Avocado and Chocolate Yule Log
A rich, velvety twist on the festive classic, this Yule log pairs dark chocolate with creamy avocado for a decadent, better-for-you dessert. Lush, indulgent, and perfect for sharing!

Ingredients
For sponge cake:
4 eggs
100g flour
100g sugar
1 pinch of salt
1/2 tsp vanilla extract
For the cream filling:
2 avocados
30g pure cocoa powder
100g icing sugar
100g dark dessert chocolate (85% cocoa)
45g pouring cream
For toppings:
250g dark dessert chocolate (85% cocoa)
250ml whipping cream (35% G.M.)
Equipments
Baking tray
Baking paper
For
1 log (6-8 people)
Instructions
For the filling:
- Melt the chocolate in the microwave or a bain-marie (water must not touch the bowl). Set aside.
- Open the avocados, remove the stones then peel and slice.

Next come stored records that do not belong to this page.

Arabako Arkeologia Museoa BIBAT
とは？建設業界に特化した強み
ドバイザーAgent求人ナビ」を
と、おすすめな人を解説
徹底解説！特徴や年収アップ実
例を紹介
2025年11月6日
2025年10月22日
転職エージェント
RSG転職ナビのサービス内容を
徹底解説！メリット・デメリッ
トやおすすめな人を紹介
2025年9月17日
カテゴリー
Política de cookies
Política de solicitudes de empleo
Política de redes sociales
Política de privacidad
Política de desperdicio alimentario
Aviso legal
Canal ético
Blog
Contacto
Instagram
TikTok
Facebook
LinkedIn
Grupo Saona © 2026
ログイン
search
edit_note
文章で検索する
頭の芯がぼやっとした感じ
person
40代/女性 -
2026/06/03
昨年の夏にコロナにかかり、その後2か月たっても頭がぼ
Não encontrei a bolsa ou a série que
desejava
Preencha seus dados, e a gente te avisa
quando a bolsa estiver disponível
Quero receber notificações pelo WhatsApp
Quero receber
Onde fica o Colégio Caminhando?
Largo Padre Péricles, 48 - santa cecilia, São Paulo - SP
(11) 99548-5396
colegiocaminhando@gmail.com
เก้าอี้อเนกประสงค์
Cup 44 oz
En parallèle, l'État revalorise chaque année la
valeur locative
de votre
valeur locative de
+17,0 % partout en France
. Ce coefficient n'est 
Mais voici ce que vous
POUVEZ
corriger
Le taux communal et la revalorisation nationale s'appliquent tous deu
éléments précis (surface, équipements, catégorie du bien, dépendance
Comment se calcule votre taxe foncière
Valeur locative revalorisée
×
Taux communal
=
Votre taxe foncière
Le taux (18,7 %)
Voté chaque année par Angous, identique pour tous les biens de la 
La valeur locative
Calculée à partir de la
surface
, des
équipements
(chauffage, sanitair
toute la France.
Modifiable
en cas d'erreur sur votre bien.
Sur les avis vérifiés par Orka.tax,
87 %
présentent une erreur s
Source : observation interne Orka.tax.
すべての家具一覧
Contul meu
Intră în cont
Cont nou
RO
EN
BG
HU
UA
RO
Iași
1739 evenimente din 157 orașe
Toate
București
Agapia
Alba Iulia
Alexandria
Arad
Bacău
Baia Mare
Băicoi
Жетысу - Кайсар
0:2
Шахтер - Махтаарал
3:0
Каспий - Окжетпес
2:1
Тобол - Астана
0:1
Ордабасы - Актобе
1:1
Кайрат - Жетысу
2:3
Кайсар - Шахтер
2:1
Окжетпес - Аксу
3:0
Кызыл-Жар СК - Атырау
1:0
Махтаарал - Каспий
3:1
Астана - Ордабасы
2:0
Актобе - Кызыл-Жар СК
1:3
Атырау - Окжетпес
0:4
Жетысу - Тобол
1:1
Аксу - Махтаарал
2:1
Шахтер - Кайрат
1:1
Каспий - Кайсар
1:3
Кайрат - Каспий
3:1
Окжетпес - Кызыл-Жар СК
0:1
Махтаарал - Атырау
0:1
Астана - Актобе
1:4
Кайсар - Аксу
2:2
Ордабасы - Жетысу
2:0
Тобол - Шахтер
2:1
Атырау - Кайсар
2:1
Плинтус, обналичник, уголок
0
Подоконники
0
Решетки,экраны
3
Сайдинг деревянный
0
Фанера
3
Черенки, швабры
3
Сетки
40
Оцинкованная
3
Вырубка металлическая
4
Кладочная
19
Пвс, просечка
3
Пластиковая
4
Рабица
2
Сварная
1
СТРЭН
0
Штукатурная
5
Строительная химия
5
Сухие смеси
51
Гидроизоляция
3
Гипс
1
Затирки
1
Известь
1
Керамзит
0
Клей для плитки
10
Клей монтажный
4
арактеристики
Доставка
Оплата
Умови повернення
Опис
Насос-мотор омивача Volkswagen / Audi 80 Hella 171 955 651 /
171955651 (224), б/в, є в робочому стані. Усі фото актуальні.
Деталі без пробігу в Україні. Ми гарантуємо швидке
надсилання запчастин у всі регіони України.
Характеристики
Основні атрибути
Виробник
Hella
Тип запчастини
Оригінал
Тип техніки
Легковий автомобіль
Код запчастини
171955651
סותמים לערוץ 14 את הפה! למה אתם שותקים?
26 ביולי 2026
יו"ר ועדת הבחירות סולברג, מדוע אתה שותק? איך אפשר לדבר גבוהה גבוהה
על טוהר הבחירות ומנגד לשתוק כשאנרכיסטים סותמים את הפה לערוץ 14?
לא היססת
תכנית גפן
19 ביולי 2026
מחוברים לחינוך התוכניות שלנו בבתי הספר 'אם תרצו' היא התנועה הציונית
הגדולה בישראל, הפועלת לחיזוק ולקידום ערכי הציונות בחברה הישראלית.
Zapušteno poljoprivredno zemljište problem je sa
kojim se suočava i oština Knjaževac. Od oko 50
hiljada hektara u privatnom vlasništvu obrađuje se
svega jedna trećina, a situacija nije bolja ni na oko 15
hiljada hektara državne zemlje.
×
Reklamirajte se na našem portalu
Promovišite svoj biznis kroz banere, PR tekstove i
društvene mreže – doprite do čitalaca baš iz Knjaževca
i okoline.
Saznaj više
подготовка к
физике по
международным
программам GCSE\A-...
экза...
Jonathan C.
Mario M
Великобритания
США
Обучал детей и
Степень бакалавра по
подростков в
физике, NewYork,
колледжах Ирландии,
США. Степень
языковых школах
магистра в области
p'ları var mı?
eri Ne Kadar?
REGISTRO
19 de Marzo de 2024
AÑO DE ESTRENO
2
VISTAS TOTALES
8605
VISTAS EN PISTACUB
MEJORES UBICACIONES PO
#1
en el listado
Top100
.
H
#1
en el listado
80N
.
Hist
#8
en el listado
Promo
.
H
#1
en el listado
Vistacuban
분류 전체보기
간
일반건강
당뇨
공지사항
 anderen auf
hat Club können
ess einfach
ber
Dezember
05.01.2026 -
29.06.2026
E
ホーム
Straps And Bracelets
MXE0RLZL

- Mash and mix in the cocoa powder, melted chocolate, sugar and cream until smooth. Leave it to cool for a few hours to set before using.
For the topping:
- Heat the cream and pour it over the chopped chocolate in a bowl. Stir until you smooth. Leave it to cool for a few hours to set before using.
For the sponge cake:
- Mix the eggs with sugar and vanilla extract and beat until white and double in volume.
- Add the sifted flour and salt, mixing by slowly folding the mixture.
- Spread the dough on a baking tray lined with baking paper.
- Bake in the oven, preheated to 180 ºC with both upper and lower heat, for 8-10 minutes.
- Cut the edges as straight as possible and sprinkle flour on top. Roll it up inside the baking paper, being careful not to break it. Leave to cool for a couple of minutes.